I really liked this Article / explanation. I am curious to put my hands on the raw data, as statistics and crunching numbers is what I do for living. Do you any idea how I can get acces to the raw data? Would be interesting if they made the typical amateur mistake of applaying Normal distribution statistics on non Normal distributed data. That alone can give 20 per cent error.
A K (Ajoy) - Nonsense! There is no 'random' data illustrated in the charts I referenced - it has all been produced by measured indicators of processes used to detect particles. That data is being used to relate the process detecting extracted protons to the expected probability of detecting neutrinos, whose detection is also charted. The purpose of charting data is to enable its visualization and the potential identification of patterns within the data that has not be previously analyzed.
In the Fig. 11 chart in the official OPERA report, the data points representing neutrino detections generally alternate by nearly 20 "Events.150 ns". Such a pattern can be generally described as an 'oscillation'.
The more general initial pattern of an initial increasing volume of events occurs over roughly the first half of each extraction. Fortunately, this pattern should be apparent to most reasonably intelligent people who view the chart without mathematically analyzing the data to quantify a trend line of some specific slope.
That this initial trend is disrupted by a sudden event or change of experimental conditions occurring about midway through all extractions is obvious.
Your objections to this analysis are pooh pooh!

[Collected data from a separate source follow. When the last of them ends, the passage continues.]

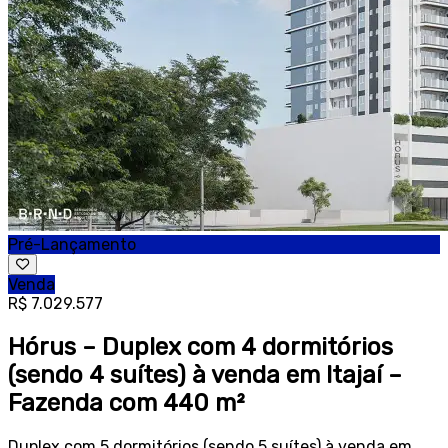
Pré-Lançamento
Venda
R$ 7.029.577
Hórus – Duplex com 4 dormitórios
(sendo 4 suítes) à venda em Itajaí –
Fazenda com 440 m²
Duplex com 5 dormitórios (sendo 5 suítes) à venda em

Since the charted events are indicative of changing conditions of proton detections very near the neutrino beam source, they indicate changing patterns of conditions occurring within the neutrino beam. Something is producing those patterns - the changing conditions within the neutrino beam eventually being extraordinarily described as FTL should be meticulously understood since an exceedingly complex series of inferences is being used to support that claim!
The first solid objection to the results has surfaced. The cesium atomic clock might have had its time shifted from the CERN reference not because of the journey but because of difference in gravity, per some GR equations. This drift would have accumulated till the device was unpacked and set up. I am not sure where and how the Opera team is responding to objections, so don't know what the status of this is.
Hmmm, doesn't look like they depend on a synchronized clock. They get their nano-sec accuracy by using GPS 'common view' - ie looking at the signal from commonly-visible satellites at the two places. The cesium atomic clocks don't have to be synchronized. At 40 nsec per 4 days, the GR time dilation looks way too small to matter at the extraction timescale of 100s of microseconds.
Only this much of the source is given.